- **DATASET RECORDS**:

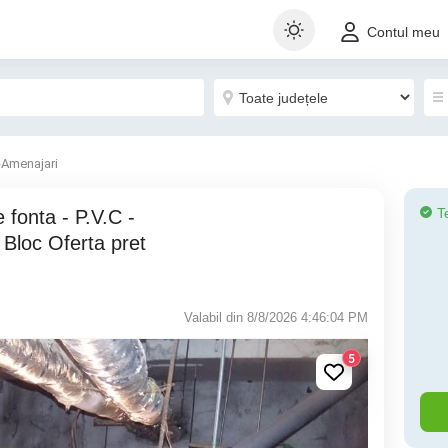
Contul meu
-Amenajari
T
 Bloc Oferta pret
Valabil din 8/8/2026 4:46:04 PM
5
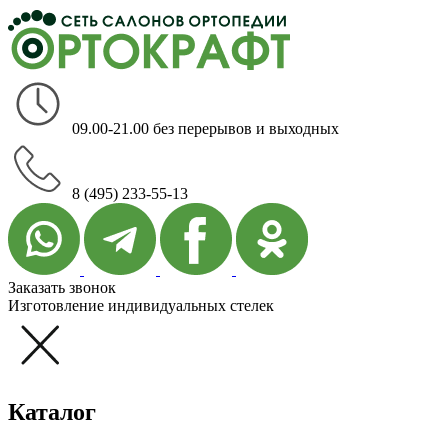
09.00-21.00 без перерывов и выходных
8 (495) 233-55-13
Заказать звонок
Изготовление индивидуальных стелек
Каталог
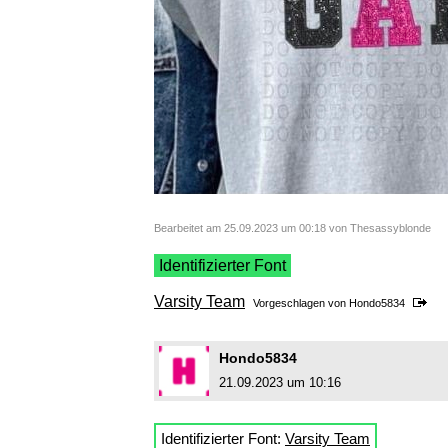
Bearbeitet am 25.09.2023 um 00:18 von Thesassyblonde
Identifizierter Font
Varsity Team
Vorgeschlagen von
Hondo5834
Hondo5834
21.09.2023 um 10:16
Identifizierter Font:
Varsity Team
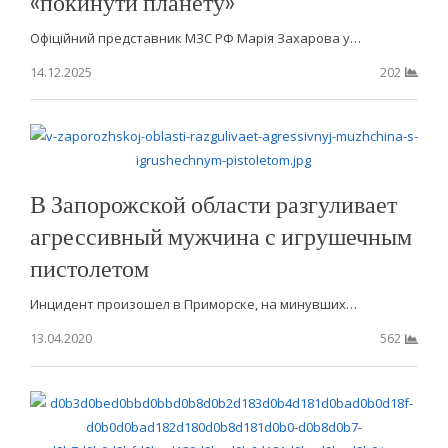
«покинути планету»
Офіційний представник МЗС РФ Марія Захарова у…
14.12.2025
202
В Запорожской области разгуливает
агрессивный мужчина с игрушечным
пистолетом
Инцидент произошел в Приморске, на минувших…
13.04.2020
562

- **THE TASK**: In your copy, please omit the pictures and print every line of the records exactly.

- **ANSWER SECTION**:
Contul meu
-Amenajari
T
 Bloc Oferta pret
Valabil din 8/8/2026 4:46:04 PM
5
09.00-21.00 без перерывов и выходных
8 (495) 233-55-13
Заказать звонок
Изготовление индивидуальных стелек
Каталог
Bearbeitet am 25.09.2023 um 00:18 von Thesassyblonde
Identifizierter Font
Varsity Team
Vorgeschlagen von
Hondo5834
Hondo5834
21.09.2023 um 10:16
Identifizierter Font:
Varsity Team
«покинути планету»
Офіційний представник МЗС РФ Марія Захарова у…
14.12.2025
202
В Запорожской области разгуливает
агрессивный мужчина с игрушечным
пистолетом
Инцидент произошел в Приморске, на минувших…
13.04.2020
562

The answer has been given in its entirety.